Directions.
Where in the records does the word "inseguridad" appear? Copy each line that holds it.
*** Entries shown Section Begins ***
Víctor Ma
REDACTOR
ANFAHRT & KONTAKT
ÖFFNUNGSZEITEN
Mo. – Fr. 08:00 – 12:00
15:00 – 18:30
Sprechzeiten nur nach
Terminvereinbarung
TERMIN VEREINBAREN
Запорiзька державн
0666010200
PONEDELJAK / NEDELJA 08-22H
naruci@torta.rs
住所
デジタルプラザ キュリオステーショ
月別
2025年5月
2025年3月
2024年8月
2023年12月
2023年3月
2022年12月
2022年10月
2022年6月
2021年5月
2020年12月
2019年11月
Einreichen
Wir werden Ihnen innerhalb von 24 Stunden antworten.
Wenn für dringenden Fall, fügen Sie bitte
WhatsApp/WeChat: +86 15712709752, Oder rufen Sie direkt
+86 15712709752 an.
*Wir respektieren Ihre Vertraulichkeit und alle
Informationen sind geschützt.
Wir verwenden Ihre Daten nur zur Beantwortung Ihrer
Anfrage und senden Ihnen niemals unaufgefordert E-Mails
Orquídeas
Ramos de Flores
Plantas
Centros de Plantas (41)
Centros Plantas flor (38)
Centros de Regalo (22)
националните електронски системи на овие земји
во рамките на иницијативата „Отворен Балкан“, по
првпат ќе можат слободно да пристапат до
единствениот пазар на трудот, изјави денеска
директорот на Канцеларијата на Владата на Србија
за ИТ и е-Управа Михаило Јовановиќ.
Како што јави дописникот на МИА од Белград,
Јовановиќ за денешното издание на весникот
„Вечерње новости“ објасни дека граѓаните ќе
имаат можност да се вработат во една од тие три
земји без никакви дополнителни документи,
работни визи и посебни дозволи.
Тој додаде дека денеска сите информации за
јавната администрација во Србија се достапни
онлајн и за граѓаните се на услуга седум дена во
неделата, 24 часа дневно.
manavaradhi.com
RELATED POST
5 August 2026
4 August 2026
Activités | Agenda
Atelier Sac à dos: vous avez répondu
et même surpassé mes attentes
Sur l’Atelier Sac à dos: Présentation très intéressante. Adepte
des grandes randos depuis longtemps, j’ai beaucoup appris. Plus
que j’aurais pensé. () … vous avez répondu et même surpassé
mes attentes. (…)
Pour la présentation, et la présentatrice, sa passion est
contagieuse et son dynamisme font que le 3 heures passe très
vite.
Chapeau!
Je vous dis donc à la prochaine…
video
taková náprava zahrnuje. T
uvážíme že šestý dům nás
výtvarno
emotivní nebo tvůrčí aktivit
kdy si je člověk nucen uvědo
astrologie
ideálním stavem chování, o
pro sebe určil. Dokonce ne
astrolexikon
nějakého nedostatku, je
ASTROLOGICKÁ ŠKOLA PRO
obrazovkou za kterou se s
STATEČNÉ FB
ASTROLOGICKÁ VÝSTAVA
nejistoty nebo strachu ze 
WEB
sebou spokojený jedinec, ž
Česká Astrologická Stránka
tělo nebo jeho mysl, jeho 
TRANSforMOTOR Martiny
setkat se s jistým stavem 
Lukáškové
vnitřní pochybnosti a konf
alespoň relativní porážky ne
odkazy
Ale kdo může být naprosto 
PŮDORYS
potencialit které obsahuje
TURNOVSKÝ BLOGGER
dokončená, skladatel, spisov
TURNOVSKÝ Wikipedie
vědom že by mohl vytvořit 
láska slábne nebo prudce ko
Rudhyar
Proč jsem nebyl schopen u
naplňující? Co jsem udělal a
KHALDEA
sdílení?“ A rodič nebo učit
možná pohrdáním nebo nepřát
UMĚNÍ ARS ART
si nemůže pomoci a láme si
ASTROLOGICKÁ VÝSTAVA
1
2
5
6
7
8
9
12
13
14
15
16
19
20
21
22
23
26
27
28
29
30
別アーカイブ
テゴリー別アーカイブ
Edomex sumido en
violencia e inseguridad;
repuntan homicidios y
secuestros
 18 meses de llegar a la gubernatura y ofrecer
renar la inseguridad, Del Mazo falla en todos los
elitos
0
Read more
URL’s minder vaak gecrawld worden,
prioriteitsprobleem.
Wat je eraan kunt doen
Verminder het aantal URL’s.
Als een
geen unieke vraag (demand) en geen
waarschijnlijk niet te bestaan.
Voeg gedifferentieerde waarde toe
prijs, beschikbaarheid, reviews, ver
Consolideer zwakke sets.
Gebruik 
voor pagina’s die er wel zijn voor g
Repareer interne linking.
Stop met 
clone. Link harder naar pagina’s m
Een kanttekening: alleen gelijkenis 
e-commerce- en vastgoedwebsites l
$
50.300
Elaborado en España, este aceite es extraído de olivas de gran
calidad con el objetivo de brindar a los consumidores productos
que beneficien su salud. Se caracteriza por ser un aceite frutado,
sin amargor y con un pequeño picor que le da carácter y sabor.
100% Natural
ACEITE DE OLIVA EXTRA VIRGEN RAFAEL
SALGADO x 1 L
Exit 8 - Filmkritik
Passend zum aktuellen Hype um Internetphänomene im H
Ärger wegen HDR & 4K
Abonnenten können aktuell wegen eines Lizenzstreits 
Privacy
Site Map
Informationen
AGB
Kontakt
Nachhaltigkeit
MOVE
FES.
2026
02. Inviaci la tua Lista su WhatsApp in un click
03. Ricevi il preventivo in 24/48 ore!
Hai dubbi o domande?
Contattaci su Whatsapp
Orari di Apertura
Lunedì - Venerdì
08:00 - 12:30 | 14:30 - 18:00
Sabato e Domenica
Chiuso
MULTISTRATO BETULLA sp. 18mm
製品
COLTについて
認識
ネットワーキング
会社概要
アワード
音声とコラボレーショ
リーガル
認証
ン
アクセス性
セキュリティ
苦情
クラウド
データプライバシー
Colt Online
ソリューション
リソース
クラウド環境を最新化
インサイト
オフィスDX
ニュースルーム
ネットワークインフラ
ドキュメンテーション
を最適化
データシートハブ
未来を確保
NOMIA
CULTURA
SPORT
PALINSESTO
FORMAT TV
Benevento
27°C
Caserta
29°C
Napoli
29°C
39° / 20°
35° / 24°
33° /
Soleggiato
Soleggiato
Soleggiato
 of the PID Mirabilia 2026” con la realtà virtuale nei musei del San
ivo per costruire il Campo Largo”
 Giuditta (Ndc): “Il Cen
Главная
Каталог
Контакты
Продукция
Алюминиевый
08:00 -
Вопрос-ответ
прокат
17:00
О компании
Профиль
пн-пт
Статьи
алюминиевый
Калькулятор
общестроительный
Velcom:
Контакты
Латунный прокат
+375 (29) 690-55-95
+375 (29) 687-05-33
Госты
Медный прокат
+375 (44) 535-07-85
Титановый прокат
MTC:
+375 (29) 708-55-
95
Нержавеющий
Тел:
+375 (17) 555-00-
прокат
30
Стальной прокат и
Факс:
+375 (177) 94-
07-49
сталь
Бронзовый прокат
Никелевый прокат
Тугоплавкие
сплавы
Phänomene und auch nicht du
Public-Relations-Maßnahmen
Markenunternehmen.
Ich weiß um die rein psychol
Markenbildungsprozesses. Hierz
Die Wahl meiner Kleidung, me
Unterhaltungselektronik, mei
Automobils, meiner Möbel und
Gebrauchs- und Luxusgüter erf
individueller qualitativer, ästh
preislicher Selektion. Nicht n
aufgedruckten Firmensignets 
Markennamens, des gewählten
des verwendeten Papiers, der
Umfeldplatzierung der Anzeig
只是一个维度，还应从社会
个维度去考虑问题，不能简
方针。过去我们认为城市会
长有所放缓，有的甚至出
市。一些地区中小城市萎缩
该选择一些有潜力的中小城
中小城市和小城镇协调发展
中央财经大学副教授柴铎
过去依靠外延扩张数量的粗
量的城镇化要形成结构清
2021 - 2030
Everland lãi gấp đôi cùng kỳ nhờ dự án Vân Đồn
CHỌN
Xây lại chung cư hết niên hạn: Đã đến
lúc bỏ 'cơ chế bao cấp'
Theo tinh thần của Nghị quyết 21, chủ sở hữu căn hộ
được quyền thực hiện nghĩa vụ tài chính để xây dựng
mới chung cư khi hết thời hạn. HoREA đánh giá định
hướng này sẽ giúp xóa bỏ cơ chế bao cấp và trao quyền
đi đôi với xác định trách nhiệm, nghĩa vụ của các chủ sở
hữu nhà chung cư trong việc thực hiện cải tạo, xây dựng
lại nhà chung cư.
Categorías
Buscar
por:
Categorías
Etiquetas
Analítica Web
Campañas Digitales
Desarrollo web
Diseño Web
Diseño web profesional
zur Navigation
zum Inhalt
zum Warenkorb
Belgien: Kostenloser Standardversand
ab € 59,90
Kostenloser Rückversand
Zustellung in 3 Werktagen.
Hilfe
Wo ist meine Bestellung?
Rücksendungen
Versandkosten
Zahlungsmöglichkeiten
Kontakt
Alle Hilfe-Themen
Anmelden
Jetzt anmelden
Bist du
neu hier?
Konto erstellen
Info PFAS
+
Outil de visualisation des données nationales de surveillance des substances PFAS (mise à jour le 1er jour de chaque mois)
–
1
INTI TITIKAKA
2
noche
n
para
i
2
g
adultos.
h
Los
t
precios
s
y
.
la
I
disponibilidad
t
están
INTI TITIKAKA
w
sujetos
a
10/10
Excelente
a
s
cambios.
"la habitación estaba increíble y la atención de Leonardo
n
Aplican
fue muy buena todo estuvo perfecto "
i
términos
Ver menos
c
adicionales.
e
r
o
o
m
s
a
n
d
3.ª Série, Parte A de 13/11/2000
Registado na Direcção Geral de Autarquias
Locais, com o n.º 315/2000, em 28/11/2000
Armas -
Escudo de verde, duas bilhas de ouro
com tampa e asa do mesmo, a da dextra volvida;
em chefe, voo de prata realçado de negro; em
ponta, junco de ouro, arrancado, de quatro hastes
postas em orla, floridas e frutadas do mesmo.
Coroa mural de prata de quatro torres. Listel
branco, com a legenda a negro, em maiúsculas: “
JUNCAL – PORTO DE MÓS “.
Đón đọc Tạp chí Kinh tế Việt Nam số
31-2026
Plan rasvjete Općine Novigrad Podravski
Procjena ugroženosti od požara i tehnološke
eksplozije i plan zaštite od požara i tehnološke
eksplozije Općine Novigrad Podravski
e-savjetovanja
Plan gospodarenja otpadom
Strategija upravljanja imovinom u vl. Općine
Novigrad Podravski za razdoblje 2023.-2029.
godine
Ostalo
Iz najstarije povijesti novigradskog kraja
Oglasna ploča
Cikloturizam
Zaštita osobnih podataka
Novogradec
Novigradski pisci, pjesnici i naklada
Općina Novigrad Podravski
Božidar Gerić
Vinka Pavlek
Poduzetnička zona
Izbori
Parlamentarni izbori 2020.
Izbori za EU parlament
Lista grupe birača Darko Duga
*** Entries shown Section Ends ***
Task output.
violencia e inseguridad;
renar la inseguridad, Del Mazo falla en todos los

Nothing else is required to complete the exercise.